NA61/SHINE is the successor experiment of NA49 which studied the energy dependence of hadron production in Pb+Pb interactions. Within this programme, the threshold for the quark-gluon plasma creation - the onset of deconfinement - was discovered. NA61/SHINE aims to uncover properties of the onset of deconfinement by systematic and precise measurements of collision energy and nuclear mass dependence of its signals. It is also looking for evidence of a critical point on the transition line between two phases of strongly interacting matter: quark-gluon plasma and hadron gas.
The fact that quark-gluon plasma is created at collision energies available at RHIC does not arouse serious doubts. However, a questionable issue is the minimum collision energy (threshold energy) at which plasma is being created. There are serious arguments in favour of a hypothesis that the threshold center of mass energy is as low as 8 GeV per colliding nucleon pair (it corresponds to the beam energy of 30 GeV in the frame of a stationary target). This is because at this energy in the NA49 experiment, in collisions of the heaviest nuclei, irregularities of three physical observables as functions of collision energy were observed:
- a strong maximum of the ratio of K+/π+ multiplicities (horn)
- flattening of an inverse slope of transverse momentum distribution of K+ (step)
- a change of a slope of negatively charged hadrons multiplicities (kink)
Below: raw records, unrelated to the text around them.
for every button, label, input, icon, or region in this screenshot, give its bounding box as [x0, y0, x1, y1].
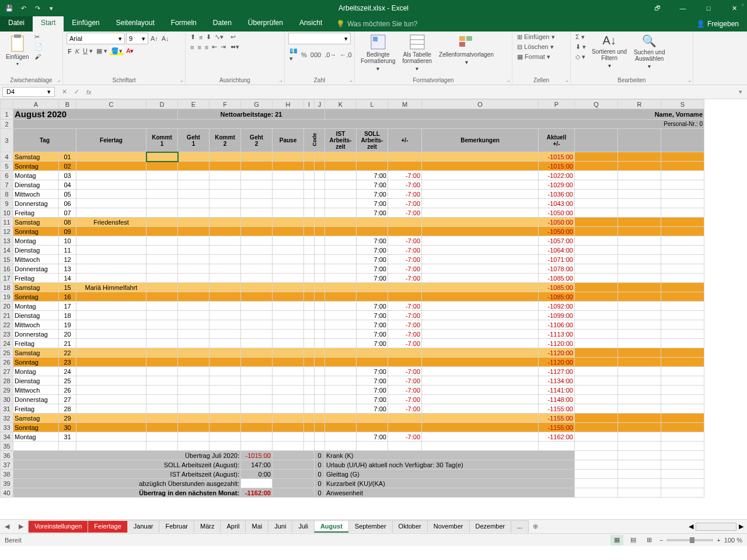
- cell[interactable]: [304, 376, 315, 386]
- cell-bem[interactable]: [422, 218, 539, 227]
- row-header-14[interactable]: 14: [1, 246, 13, 255]
- cell-day[interactable]: Freitag: [13, 274, 59, 283]
- cell[interactable]: [304, 264, 315, 274]
- cell[interactable]: [304, 339, 315, 348]
- row-header-38[interactable]: 38: [1, 470, 13, 479]
- cell-feiertag[interactable]: Friedensfest: [76, 218, 146, 227]
- cell-daynum[interactable]: 17: [59, 302, 76, 311]
- cell-daynum[interactable]: 24: [59, 367, 76, 376]
- cell[interactable]: [304, 311, 315, 320]
- cell[interactable]: [315, 367, 325, 376]
- align-bottom-button[interactable]: ⬇: [205, 33, 212, 41]
- cell[interactable]: [304, 320, 315, 330]
- cell-feiertag[interactable]: [76, 236, 146, 246]
- row-header-40[interactable]: 40: [1, 488, 13, 498]
- cell-ist[interactable]: [325, 190, 357, 199]
- cell-d23[interactable]: [146, 330, 178, 339]
- cell[interactable]: [241, 292, 273, 302]
- paste-button[interactable]: Einfügen▾: [4, 33, 31, 68]
- cell-day[interactable]: Donnerstag: [13, 264, 59, 274]
- cell[interactable]: [315, 292, 325, 302]
- cell[interactable]: [241, 255, 273, 264]
- cell-ist[interactable]: [325, 432, 357, 442]
- cell-soll[interactable]: 7:00: [357, 367, 388, 376]
- cell-feiertag[interactable]: [76, 199, 146, 208]
- collapse-ribbon-button[interactable]: ʌ: [741, 1, 745, 8]
- cell[interactable]: [315, 171, 325, 180]
- cell-akt[interactable]: -1141:00: [539, 386, 575, 395]
- row-header-13[interactable]: 13: [1, 236, 13, 246]
- cell-daynum[interactable]: 10: [59, 236, 76, 246]
- cell[interactable]: [304, 199, 315, 208]
- cell[interactable]: [273, 208, 304, 218]
- cell[interactable]: [210, 339, 241, 348]
- cell-day[interactable]: Donnerstag: [13, 395, 59, 404]
- cell-akt[interactable]: -1113:00: [539, 330, 575, 339]
- cell-daynum[interactable]: 16: [59, 292, 76, 302]
- cell[interactable]: [304, 358, 315, 367]
- cell-day[interactable]: Samstag: [13, 218, 59, 227]
- cell-day[interactable]: Montag: [13, 432, 59, 442]
- conditional-format-button[interactable]: Bedingte Formatierung▾: [358, 33, 397, 73]
- sheet-tab-märz[interactable]: März: [194, 520, 221, 533]
- cell-daynum[interactable]: 28: [59, 404, 76, 414]
- cell[interactable]: [210, 246, 241, 255]
- cell-pm[interactable]: -7:00: [388, 320, 422, 330]
- autosum-button[interactable]: Σ ▾: [574, 33, 587, 41]
- cell[interactable]: [304, 236, 315, 246]
- cell-soll[interactable]: 7:00: [357, 339, 388, 348]
- save-button[interactable]: 💾: [5, 4, 14, 13]
- cell[interactable]: [273, 246, 304, 255]
- cell[interactable]: [241, 264, 273, 274]
- cell-pm[interactable]: [388, 414, 422, 423]
- cell-day[interactable]: Sonntag: [13, 162, 59, 171]
- cell-day[interactable]: Sonntag: [13, 358, 59, 367]
- cell[interactable]: [210, 274, 241, 283]
- cell-ist[interactable]: [325, 162, 357, 171]
- tab-formulas[interactable]: Formeln: [163, 16, 205, 32]
- cell[interactable]: [210, 152, 241, 162]
- cell-d26[interactable]: [146, 358, 178, 367]
- cell-pm[interactable]: -7:00: [388, 180, 422, 190]
- insert-cells-button[interactable]: ⊞ Einfügen ▾: [516, 33, 556, 41]
- cell-d15[interactable]: [146, 255, 178, 264]
- cell[interactable]: [178, 292, 210, 302]
- name-box[interactable]: D4▾: [2, 87, 55, 97]
- cell-daynum[interactable]: 19: [59, 320, 76, 330]
- hscroll-right[interactable]: ▶: [739, 523, 743, 530]
- cell[interactable]: [241, 180, 273, 190]
- cell-d13[interactable]: [146, 236, 178, 246]
- cell-ist[interactable]: [325, 246, 357, 255]
- cell-bem[interactable]: [422, 320, 539, 330]
- decrease-decimal-button[interactable]: ←.0: [338, 51, 352, 59]
- sheet-tab-...[interactable]: ...: [511, 520, 529, 533]
- cell[interactable]: [178, 348, 210, 358]
- cell-d33[interactable]: [146, 423, 178, 432]
- cell[interactable]: [304, 283, 315, 292]
- col-header-K[interactable]: K: [325, 100, 357, 109]
- cell-day[interactable]: Dienstag: [13, 376, 59, 386]
- cell-akt[interactable]: -1043:00: [539, 199, 575, 208]
- cell[interactable]: [241, 302, 273, 311]
- summary-value[interactable]: -1162:00: [241, 488, 273, 498]
- align-middle-button[interactable]: ≡: [198, 33, 204, 41]
- row-header-6[interactable]: 6: [1, 171, 13, 180]
- cell[interactable]: [241, 190, 273, 199]
- cell-daynum[interactable]: 23: [59, 358, 76, 367]
- cell-d18[interactable]: [146, 283, 178, 292]
- cell-feiertag[interactable]: [76, 255, 146, 264]
- cell-akt[interactable]: -1120:00: [539, 339, 575, 348]
- cell-soll[interactable]: [357, 227, 388, 236]
- cell-soll[interactable]: 7:00: [357, 311, 388, 320]
- col-header-C[interactable]: C: [76, 100, 146, 109]
- cell[interactable]: [210, 404, 241, 414]
- cell[interactable]: [273, 227, 304, 236]
- cell-bem[interactable]: [422, 404, 539, 414]
- cell-feiertag[interactable]: [76, 432, 146, 442]
- cell-pm[interactable]: -7:00: [388, 274, 422, 283]
- maximize-button[interactable]: □: [696, 0, 721, 16]
- row-header-9[interactable]: 9: [1, 199, 13, 208]
- cell[interactable]: [210, 162, 241, 171]
- cell[interactable]: [210, 171, 241, 180]
- formula-input[interactable]: [97, 89, 733, 96]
A question arises: at what size of colliding nuclei these qualitative changes appear? A precision study of observed effects, which are likely to be caused by traversing the threshold for the quark-gluon plasma production, and an analysis of other characteristics of a collision, especially fluctuations of various observables, in a range of energies around 8 GeV at the center of mass in interactions of light nuclei, is the main goal of the NA61/SHINE experiment. In comparison to NA49, the NA61/SHINE experiment will broaden the list of studied characteristics of colliding nuclei, especially including fluctuations of various physical quantities which are sensitive to the phase transition. We plan to investigate fluctuations of multiplicities of produced particles, of their transverse momenta and of chemical composition of the final state of the collision. The ion collisions program was started in 2009 and will be continued until at least 2017.